Sunday, October 28, 2007

Book review: The Innovators Dilmma

I’m just coming to the end of The Innovator’s Solution (Christensen and Raynor, 2003) - OK, I admit it, I can’t be bothered to read the last couple of chapters. Like so many books the first few chapters are very interesting, then the tend to get a little bit boring. I suppose this is because the first few contain the ideas while the later chapters are more about implementation. Still, I always make a point of reading the last chapter as this usually restores some of the feel of the early chapters.

That said, its a good book and interesting. I suppose more people have heard of Christensen earlier book The Innovators Dilemma. So why did I choose to read this one and not the earlier one? Well I guess because it was a) newer, and b) be seemed to offer a solution where the other offered a problem. Having read this I wonder if I would have been better reading the first book after all. That’s not to say this isn’t a good book.

Clayton Christensen is most famous for giving the world the theory of disruptive technologies. Such technologies are ones which, well, disrupt, the current market. Current market leaders fall, distribution channels change and small companies get to grow fast. All good stuff.

What gets less publicity is the alternative to disruptive technologies, namely sustaining technologies. These are technologies that can be used by the current market incumbents to maintain their market. In this book Christensen and Raynor suggest that in many instances companies can choose to use a new technology as disruptive or sustaining, it depends in part on how you package and market it, what market you are in now and which market you want to be in.

They also suggest that in an established market the incumbents will always win a straight fight with new competition. The only chance a new entrant has is to use their technology as a disruptive influence. Conversely incumbents need to use technology (maybe the same technology) to sustain their position. So if you are a new entrant don’t both trying build a better mouse trap, and if you are an incumbent don’t bother trying to disrupt the market.
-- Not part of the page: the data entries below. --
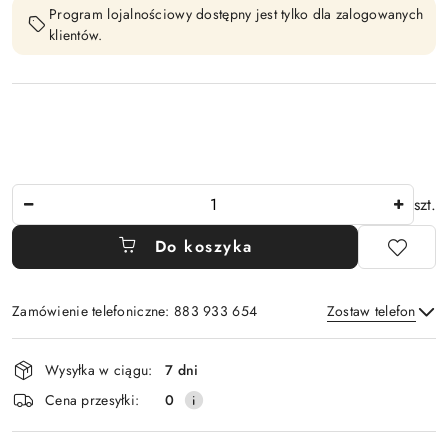
Program lojalnościowy dostępny jest tylko dla zalogowanych
klientów.
Ilość
szt.
Do koszyka
Zamówienie telefoniczne: 883 933 654
Zostaw telefon
Dostępność
Wysyłka w ciągu:
7 dni
i
Wyślij
Cena przesyłki:
0
dostawa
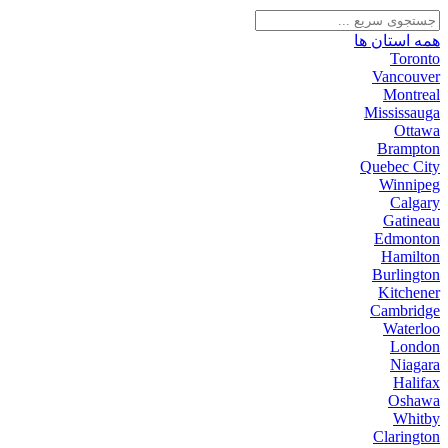
همه استان ها
Toronto
Vancouver
Montreal
Mississauga
Ottawa
Brampton
Quebec City
Winnipeg
Calgary
Gatineau
Edmonton
Hamilton
Burlington
Kitchener
Cambridge
Waterloo
London
Niagara
Halifax
Oshawa
Whitby
Clarington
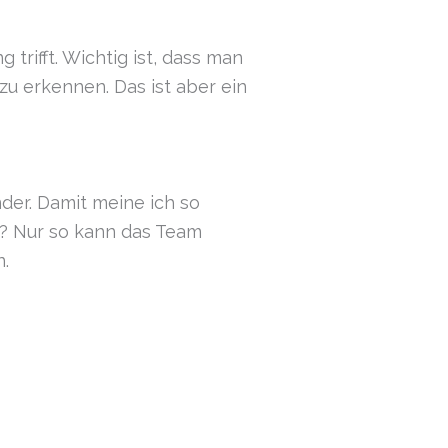
rifft. Wichtig ist, dass man
zu erkennen. Das ist aber ein
nder. Damit meine ich so
h? Nur so kann das Team
n.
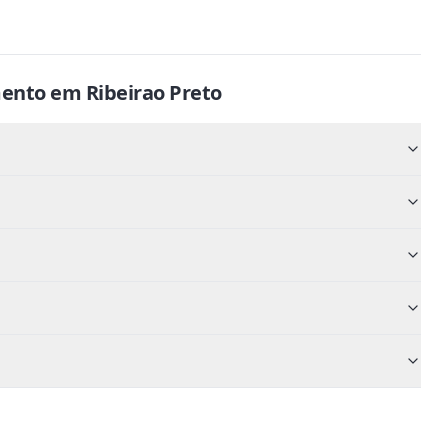
ento
em
Ribeirao Preto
What is nice about this book, although it does make it longer in place, is that the authors understand that a different context needs a different solution. Unlike many books which say: faced with problem X you should do Y; these authors say, if you face problem X and you are an incumbent than do Y, if you are a new entrant do Z.

The formula for a new entrant with a disruptive technology seems quite simply. Enter the market at the low end, offer a cheaper product than the current incumbents. Rather than compete head on target people who don’t buy the current products (non-competition) with a cheaper, less functional product. Sell to people who don’t buy the current product or are over served by it. Then as your technology improves expand this base. Quite often the current incumbents will move out of your way because they don’t want the low end of the market - that is if they notice you at all!

Of course I summarise and miss out many of the details but you get the idea. If you want to know more then read the book!

Interestingly much of the book’s key message is shared with Crossing the Chasm, they have the same idea but come at it from different perspectives. The key idea is: start with a small niche and grow it.

The advice in Crossing the Chasm is for small high-tech companies who wish to increase sales of their product. Moore suggests you define your own niche, nominate it then grow the niche. In this case the new technology is assumed to be superior - in some way - to the incumbents.

The advice in Innovator’s Solution is aimed at existing, probably large, corporations who want more innovation. Here the niche is always at the low end of the market, it is always a niche defined by cost and price. In this case the technology is superior through a lower cost structure, therefore price can be lower. Over time the niche is expanded by moving the product up market.

Most of the small software companies I see are so concerned with getting a sale, sometimes at any price, that the idea of niche marketing is foreign to them. Sales (and any marketing) tends to be a shot gun affair where any sale is what counts.

Indeed the whole idea of marketing is pretty foreign. Increasingly I see the existence of well functioning marketing as the key differentiator between successful and not successful technology companies. When I say marketing I mean both outbound marketing - telling people you have a product, advertising, etc. etc. and (the lesser known) inbound marketing - understanding your customers, knowing their problems. For both you need to define your target market.

Trouble is: you don’t need a marketing department to start a high-tech company. You do need techies, scientists and engineers to design and build the product. You do need sales people, someone to get out and sell the thing that has been built. If you lack either of these you don’t have a company. So you always find engineers and sales in any company.

But you don’t need marketing. You can carry on with the sales and engineers for quite a while without marketing. But if you want to grow you either need marketing or you need a lot of luck.

This is a mistake made by many many software companies. Which might just explain why Crossing the Chasm, The Innovators Dilemma and Solution sell so well.